The story of
menopause is very long. It has been going on for centuries. Currently scientists
have started GENERATIONAL research on it. The first book on it was written by
Robert Wilson in 1966. There are different views on it, that it was to improve
the sale of drugs and earn money, however many women benefitted from it. It
came to a tragic end when a lot of women started to developed endometrial cancer and it was recognised that
they needed progesterone along with oestrogens to prevent it. Many other problems
started such as breast cancer, heart disease, deep venous thrombosis (DVT), but
women suffering osteoporosis and many genitourinary problems continued. In 2001 it was decided to instigate a research
program called THE WOMENS HEALTH INITIATIVE and this started in the USA. This
was not a great scientific study as the women selected belong to all age
groups. The study was halted half way and when published almost 80 percent of
women did not want to take HRT and suffered in silence. However further research
has clarified that the HRT should be started early in menopause, before the age
of 60 or within 10 years of menopause. This is called window of opportunity. A fair
bit of help is now available in this area. Great concern remained about
prevention of breast cancer and osteoporosis. There were a new group of drugs
that came into play; they act both as oestrogens and anti-oestrogens, with
oestrogen receptors at different sites in the body. There called selective oestrogen
receptor modulators (SERMS). Tamoxifen is one such drug, it was first described
in 1987. It has proven to be very useful for the chemo prevention of breast cancer.

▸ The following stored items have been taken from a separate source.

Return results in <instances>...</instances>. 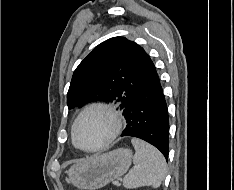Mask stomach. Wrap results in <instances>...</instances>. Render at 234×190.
<instances>
[{
  "label": "stomach",
  "instance_id": "stomach-1",
  "mask_svg": "<svg viewBox=\"0 0 234 190\" xmlns=\"http://www.w3.org/2000/svg\"><path fill=\"white\" fill-rule=\"evenodd\" d=\"M132 161V151L118 148L72 165L67 171L70 183L81 190H96L124 175Z\"/></svg>",
  "mask_w": 234,
  "mask_h": 190
}]
</instances>
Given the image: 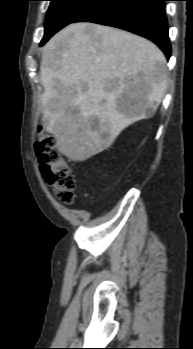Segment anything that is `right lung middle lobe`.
Instances as JSON below:
<instances>
[{
    "instance_id": "dd1d6c3e",
    "label": "right lung middle lobe",
    "mask_w": 193,
    "mask_h": 349,
    "mask_svg": "<svg viewBox=\"0 0 193 349\" xmlns=\"http://www.w3.org/2000/svg\"><path fill=\"white\" fill-rule=\"evenodd\" d=\"M42 46L54 33L72 23L98 0H50Z\"/></svg>"
}]
</instances>
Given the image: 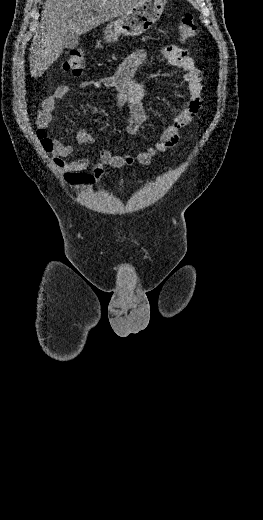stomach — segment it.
Segmentation results:
<instances>
[{
	"label": "stomach",
	"mask_w": 263,
	"mask_h": 520,
	"mask_svg": "<svg viewBox=\"0 0 263 520\" xmlns=\"http://www.w3.org/2000/svg\"><path fill=\"white\" fill-rule=\"evenodd\" d=\"M165 4L166 0H144L116 21L107 24L104 29L105 40L114 42L120 35L132 37L141 35L160 18Z\"/></svg>",
	"instance_id": "0dacf381"
}]
</instances>
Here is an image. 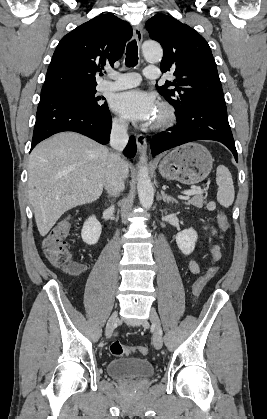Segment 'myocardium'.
<instances>
[{"label": "myocardium", "instance_id": "f54148a6", "mask_svg": "<svg viewBox=\"0 0 267 419\" xmlns=\"http://www.w3.org/2000/svg\"><path fill=\"white\" fill-rule=\"evenodd\" d=\"M160 117L153 123V129L165 130L172 127L176 122V112L174 107L167 103L162 102L159 105Z\"/></svg>", "mask_w": 267, "mask_h": 419}]
</instances>
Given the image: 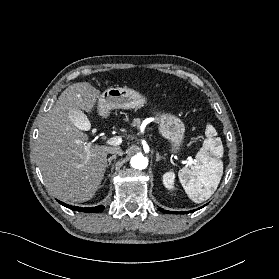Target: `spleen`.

However one drawback of this is that it is oestrogenic on endometrial tissue
causing to grow, thus increasing the risk of endometrial cancer.
Raloxifene
is another SERM which is useful for the treatment of osteoporosis. It does not
harm breast tissue or endometrial tissue. The risk of DVT is there. There are
many SERMS for the treatment of osteoporosis.
In the
management of menopausal years, HRT helps with symptoms of hot flashes, prevents
colon cancer, osteoporosis but there is risk of breast cancer, DVT, stroke, CHD,
alzhiemers and poor cognitive function. The few most important SERMS are
Tamoxifen , Raloxifene and Ospemifene. They help with breast cancer, and osteoporosis.
They can cause stroke, hot flushes, musculoskeletal problems and DVT.
Soon I hope
the world’s scientists and researchers can produce an ideal SERM that can help
with hot flushes, no stroke or DVT, reduce CVD, no breast cancer, cure
osteoporosis and fracture risk and no endometrial cancer. The SERMS that we
have now, TAMOXIFEN, RALOXIFENE, DUVAVEE, OSPEMIFENE, TIBOLONE, and many others;
will continue to help the ever growing population of post menopausal women.